Dois-je parler allemand à Berlin ?+

Non — l'anglais est largement parlé dans les hôtels, restaurants, musées et par toute personne de moins de 40 ans. Cela dit, apprendre « Guten Tag », « Danke » et « Entschuldigung » vous gagne de la bonne volonté, surtout dans les boulangeries et les petits commerces. Les menus et les panneaux de musée sont presque toujours disponibles en anglais.

Berlin est-elle sûre la nuit ?+

Oui, Berlin est l'une des capitales européennes les plus sûres après la tombée de la nuit — les crimes violents sont rares, et les transports en commun circulent tard (toute la nuit le week-end). Restez dans les zones bien éclairées et animées de Mitte, Prenzlauer Berg, Friedrichshain et Kreuzberg, et tout ira bien. Kottbusser Tor et certaines parties d'Alexanderplatz peuvent sembler louches tard le soir (trafic de drogue, harcèlement occasionnel), mais ils ne sont pas dangereux — continuez juste à marcher et restez vigilant.

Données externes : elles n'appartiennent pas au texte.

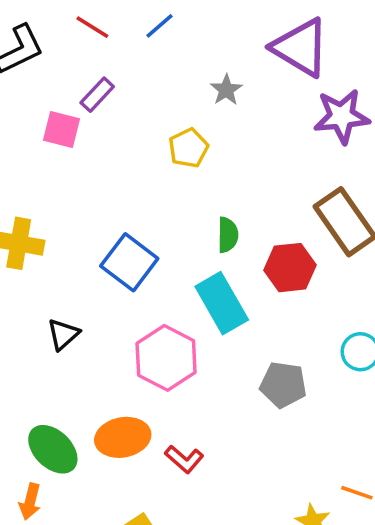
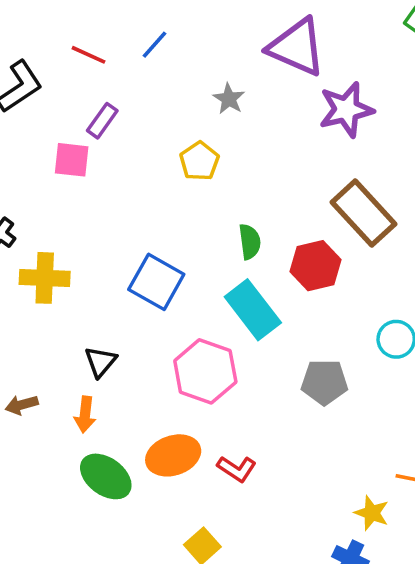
orange arrow: (30, 502) -> (85, 415), moved

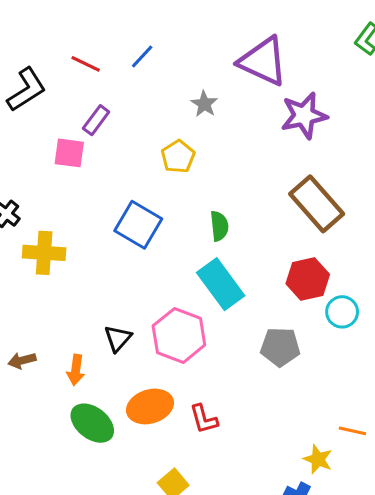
red hexagon: (316, 266) -> (308, 279), moved
blue square: (156, 282) -> (138, 225), moved
black triangle: (101, 362) -> (118, 338), moved
red L-shape: (237, 469) -> (204, 419), turned 40

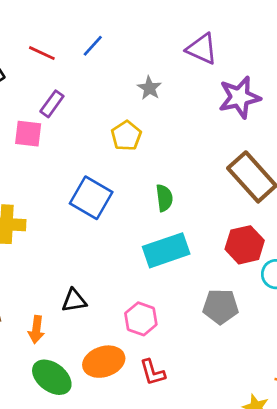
purple triangle: (263, 61) -> (202, 49), size x0.7
cyan rectangle: (221, 284) -> (166, 250), turned -72
pink hexagon: (179, 335) -> (141, 319), moved, size x0.7
black triangle: (118, 338) -> (74, 301), turned 40

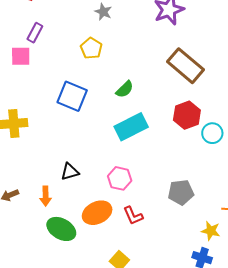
green semicircle: (164, 198) -> (125, 89), turned 60
gray pentagon: (221, 306) -> (181, 192), moved

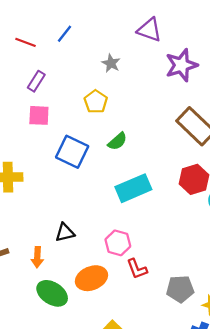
pink square: (21, 56) -> (39, 115), moved
green semicircle: (125, 89) -> (117, 141), moved
gray pentagon: (181, 192) -> (180, 289), moved
red L-shape: (133, 216) -> (137, 269), moved

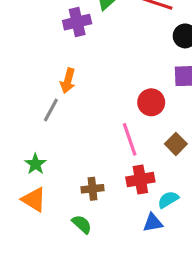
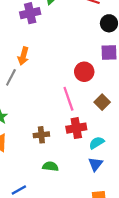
blue triangle: (153, 223) -> (95, 164), moved, turned -42
green semicircle: (82, 224) -> (50, 166), moved, turned -35

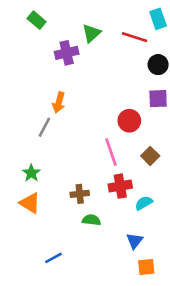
blue triangle: (95, 164) -> (135, 241), moved
green semicircle: (50, 166) -> (91, 220), moved

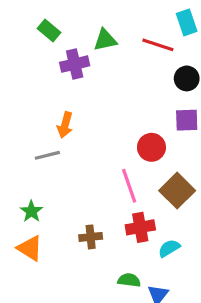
green rectangle: (37, 20) -> (49, 30), moved
green triangle: (91, 33) -> (105, 40), turned 30
gray line: (44, 127) -> (47, 155), turned 48
brown square: (150, 156) -> (177, 191), size x1.5
green semicircle: (91, 220) -> (129, 280), moved

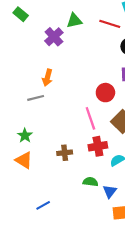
green rectangle: (49, 30) -> (21, 14), moved
purple cross: (75, 64) -> (54, 37), turned -30

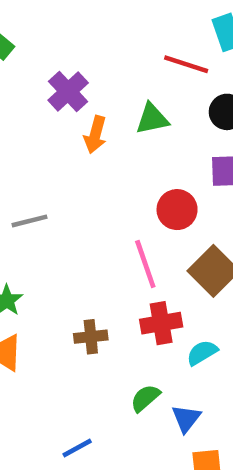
green triangle: (74, 21) -> (152, 119), moved
orange arrow: (47, 78) -> (95, 135), moved
green semicircle: (90, 182) -> (145, 398), turned -48
blue line: (43, 205) -> (77, 448), moved

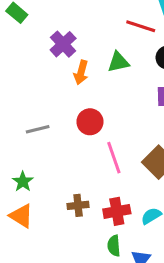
red circle: (177, 210) -> (90, 122), moved
red cross: (161, 323) -> (117, 211), moved
green semicircle: (145, 398) -> (114, 246), turned -54

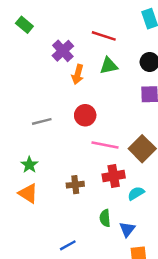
red line: (141, 26) -> (104, 36), moved
pink line: (114, 158) -> (105, 145), turned -60
red cross: (117, 211) -> (114, 176), moved

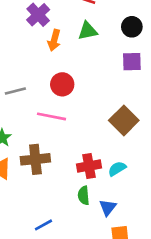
pink line: (105, 145) -> (52, 116), moved
red cross: (114, 176) -> (89, 166), moved
brown cross: (75, 185) -> (35, 159), moved, size x1.5

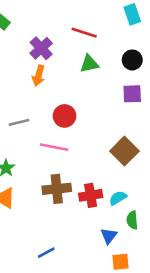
orange arrow: (54, 40) -> (38, 76), moved
brown cross: (35, 159) -> (57, 189), moved
green semicircle: (84, 195) -> (132, 220), moved

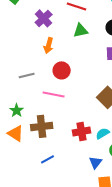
orange arrow: (38, 76) -> (49, 45), moved
brown cross: (57, 189) -> (42, 126), moved
blue line: (46, 253) -> (48, 159), moved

Quelle est la meilleure période pour visiter Berlin ?+

Mai–juin et septembre sont idéaux — chaud, ensoleillé, et moins bondé que juillet–août, quand la moitié de l'Europe débarque et que les locaux fuient vers la Baltique. Le printemps (avril–mai) apporte des parcs en fleurs et des beer gardens en plein air ; l'automne (septembre–octobre) offre une lumière dorée, la saison théâtrale, et moins de groupes de touristes. L'hiver est gris et froid, mais les musées sont vides et la scène club atteint son pic.